The Vice President urged her supporters to accept her loss and focus instead on the future. “While I concede this election,” she said, “I do not concede the fight that fueled this campaign.”
“The light of America’s promise will always burn bright, as long as we never give up, and as long as we keep fighting,” Harris said during her concession speech at Howard University in Washington D.C., a historically Black college where she was an undergraduate.
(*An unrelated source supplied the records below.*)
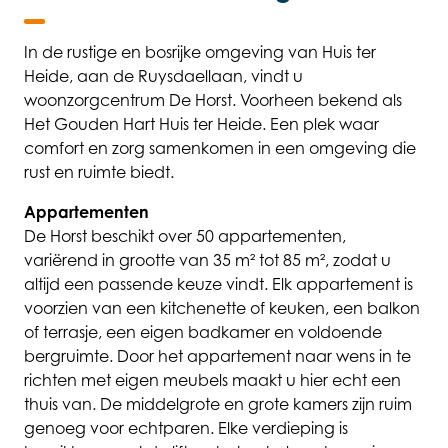
In de rustige en bosrijke omgeving van Huis ter
Heide, aan de Ruysdaellaan, vindt u
woonzorgcentrum De Horst. Voorheen bekend als
Het Gouden Hart Huis ter Heide. Een plek waar
comfort en zorg samenkomen in een omgeving die
rust en ruimte biedt.
Appartementen
De Horst beschikt over 50 appartementen,
variërend in grootte van 35 m² tot 85 m², zodat u
altijd een passende keuze vindt. Elk appartement is
voorzien van een kitchenette of keuken, een balkon
of terrasje, een eigen badkamer en voldoende
bergruimte. Door het appartement naar wens in te
richten met eigen meubels maakt u hier echt een
thuis van. De middelgrote en grote kamers zijn ruim
genoeg voor echtparen. Elke verdieping is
For her concession speech at her alma mater, Harris dressed symbolically wearing a dark purple suit with a matching dark purple satin top underneath. Here’s an explanation of why wearing the colour purple is so significant.
Bipartisanship
The colour purple has long represented bipartisanship: the literal mix of red, for the Republican party, and blue, for the Democratic party. Swing states are also sometimes referred to as purple states because their electoral status comprises near-equal numbers of red and blue voters.
Suffragette movement
Second, purple is a colour of the suffragette movement, the decades-long fight to win the right to vote for women in the United States. The organization described the meaning of the colour purple in a newsletter published December 6, 1913: “Purple is the colour of loyalty, constancy to purpose, unswerving steadfastness to a cause.” White is another colour of the suffragette movement. In the same newsletter it was described as “the emblem of purity, symbolizes the quality of our purpose.”
Harris previously chose to wear white back in November 2020 to deliver her victory speech after the election was officially called for Biden-Harris, and wore a double-breasted royal purple coat created by Brooklyn-based designer Christopher John Rogers over a matching dress for the inauguration of President Joe Biden on January 20, 2021, so it feels apt that she wore another suffragette colour on this occasion.
Hillary Clinton also wore the colour purple when she delivered her memorable concession speech after losing the 2016 Presidential election to Donald Trump on November 9, 2016. Her husband, former President Bill Clinton, even wore a purple tie that morning.
Shirley Chisholm
The colour purple may have also had an extra meaning for Harris, who may have used it as a nod to Shirley Chisholm, who became the first Black woman elected to the United States Congress in 1968 and later ran for president in 1972 under the Democratic party. Chisholm’s boundary-breaking trajectory in politics “inspired” Harris’ career and Harris has often used the colour purple as a tribute in her in campaign materials throughout her career.